Stored data entries:

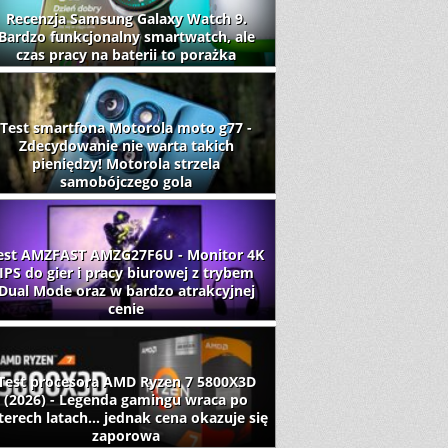
Recenzja Samsung Galaxy Watch 9.
Bardzo funkcjonalny smartwatch, ale
czas pracy na baterii to porażka
Test smartfona Motorola moto g77 -
Zdecydowanie nie warta takich
pieniędzy! Motorola strzela
samobójczego gola
est AMZFAST AMZG27F6U - Monitor 4K
IPS do gier i pracy biurowej z trybem
Dual Mode oraz w bardzo atrakcyjnej
cenie
Test procesora AMD Ryzen 7 5800X3D
(2026) - Legenda gamingu wraca po
terech latach... jednak cena okazuje się
zaporowa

Exercise objective:
Give the count of lines in the data shown above that contain "pracy", and nothing else.

Answer:
2